# WORK REQUEST
Images are to be omitted, and the rest of the records reproduced exactly.

*** DATA Section Begins ***

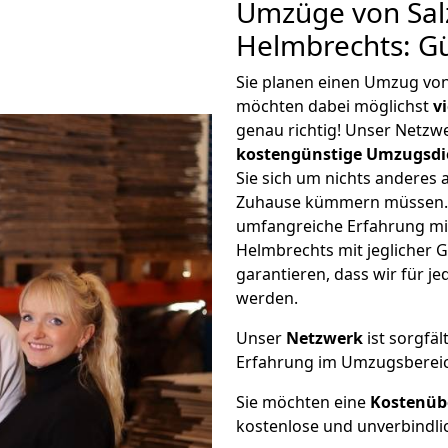
Umzüge von Salz
Helmbrechts: G
Sie planen einen Umzug von
möchten dabei möglichst
v
genau richtig! Unser Netzw
kostengünstige Umzugsdi
Sie sich um nichts anderes 
Zuhause kümmern müssen. W
umfangreiche Erfahrung mi
Helmbrechts mit jeglicher
garantieren, dass wir für j
werden.
Unser
Netzwerk
ist sorgfäl
Erfahrung im Umzugsberei
Sie möchten eine
Kostenüb
kostenlose und unverbindli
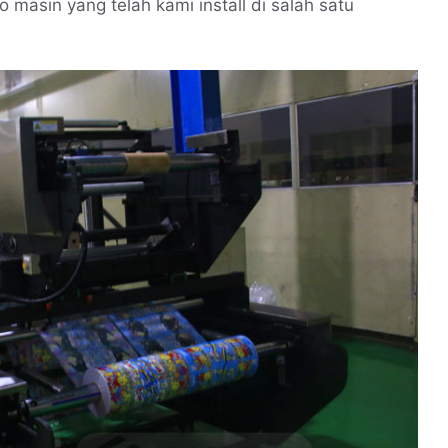
o masin yang telah kami install di salah satu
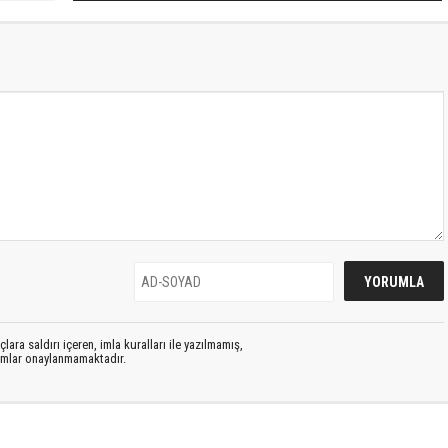
lara saldırı içeren, imla kuralları ile yazılmamış,
rumlar onaylanmamaktadır.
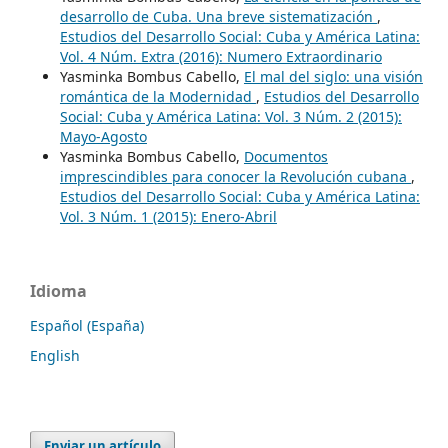
desarrollo de Cuba. Una breve sistematización
,
Estudios del Desarrollo Social: Cuba y América Latina:
Vol. 4 Núm. Extra (2016): Numero Extraordinario
Yasminka Bombus Cabello,
El mal del siglo: una visión
romántica de la Modernidad
,
Estudios del Desarrollo
Social: Cuba y América Latina: Vol. 3 Núm. 2 (2015):
Mayo-Agosto
Yasminka Bombus Cabello,
Documentos
imprescindibles para conocer la Revolución cubana
,
Estudios del Desarrollo Social: Cuba y América Latina:
Vol. 3 Núm. 1 (2015): Enero-Abril
Idioma
Español (España)
English
Enviar un artículo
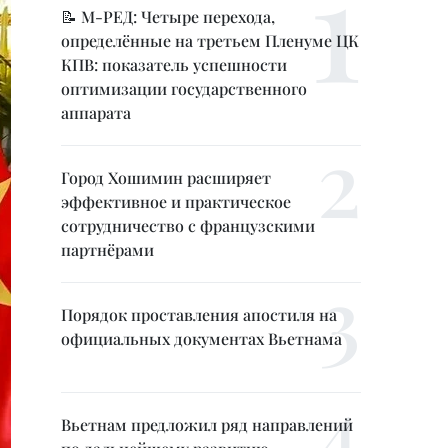
📝 М-РЕД: Четыре перехода,
определённые на третьем Пленуме ЦК
КПВ: показатель успешности
оптимизации государственного
аппарата
Город Хошимин расширяет
эффективное и практическое
сотрудничество с французскими
партнёрами
Порядок проставления апостиля на
официальных документах Вьетнама
Вьетнам предложил ряд направлений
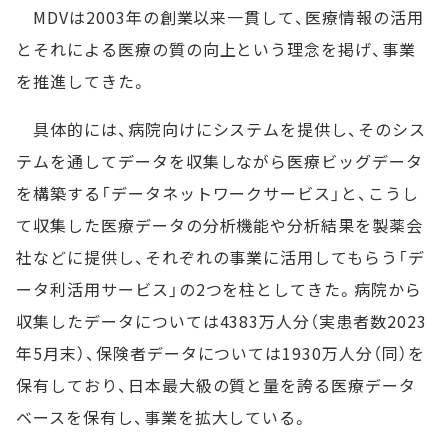
MDVは2003年の創業以来一貫して、医療情報の活用
とそれによる医療の質の向上という理念を掲げ、事業
を推進してきた。
具体的には、病院向けにシステムを提供し、そのシス
テムを通してデータを収集しながら医療ビッグデータ
を構築する「データネットワークサービス」と、こうし
て収集した医療データの分析機能や分析結果を製薬会
社などに提供し、それぞれの事業に活用してもらう「デ
ータ利活用サービス」の2つを柱としてきた。病院から
収集したデータについては4383万人分（実患者数2023
年5月末）、保険者データについては1930万人分（同）を
保有しており、日本最大級の質と量を誇る医療データ
ベースを保有し、事業を拡大している。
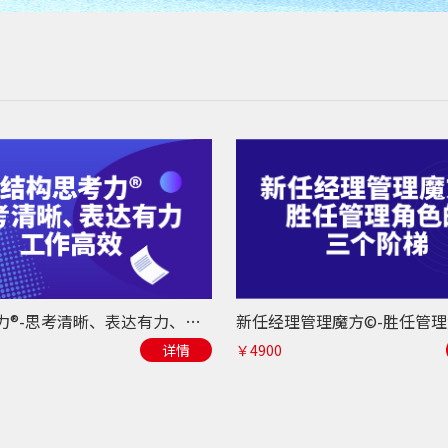
结构思考力®-思考清晰、表达有力、工作高效
详情
￥4900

*** DATA Section Ends ***

# ANSWER BOX
Umzüge von Salz
Helmbrechts: G
Sie planen einen Umzug von
möchten dabei möglichst
v
genau richtig! Unser Netzw
kostengünstige Umzugsdi
Sie sich um nichts anderes 
Zuhause kümmern müssen. W
umfangreiche Erfahrung mi
Helmbrechts mit jeglicher
garantieren, dass wir für j
werden.
Unser
Netzwerk
ist sorgfäl
Erfahrung im Umzugsberei
Sie möchten eine
Kostenüb
kostenlose und unverbindli
o masin yang telah kami install di salah satu
lara saldırı içeren, imla kuralları ile yazılmamış,
rumlar onaylanmamaktadır.
desarrollo de Cuba. Una breve sistematización
,
Estudios del Desarrollo Social: Cuba y América Latina:
Vol. 4 Núm. Extra (2016): Numero Extraordinario
Yasminka Bombus Cabello,
El mal del siglo: una visión
romántica de la Modernidad
,
Estudios del Desarrollo
Social: Cuba y América Latina: Vol. 3 Núm. 2 (2015):
Mayo-Agosto
Yasminka Bombus Cabello,
Documentos
imprescindibles para conocer la Revolución cubana
,
Estudios del Desarrollo Social: Cuba y América Latina:
Vol. 3 Núm. 1 (2015): Enero-Abril
Idioma
Español (España)
English
Enviar un artículo
📝 М-РЕД: Четыре перехода,
определённые на третьем Пленуме ЦК
КПВ: показатель успешности
оптимизации государственного
аппарата
Город Хошимин расширяет
эффективное и практическое
сотрудничество с французскими
партнёрами
Порядок проставления апостиля на
официальных документах Вьетнама
Вьетнам предложил ряд направлений
MDVは2003年の創業以来一貫して、医療情報の活用
とそれによる医療の質の向上という理念を掲げ、事業
を推進してきた。
具体的には、病院向けにシステムを提供し、そのシス
テムを通してデータを収集しながら医療ビッグデータ
を構築する「データネットワークサービス」と、こうし
て収集した医療データの分析機能や分析結果を製薬会
社などに提供し、それぞれの事業に活用してもらう「デ
ータ利活用サービス」の2つを柱としてきた。病院から
収集したデータについては4383万人分（実患者数2023
年5月末）、保険者データについては1930万人分（同）を
保有しており、日本最大級の質と量を誇る医療データ
ベースを保有し、事業を拡大している。
结构思考力®-思考清晰、表达有力、工作高效
详情
￥4900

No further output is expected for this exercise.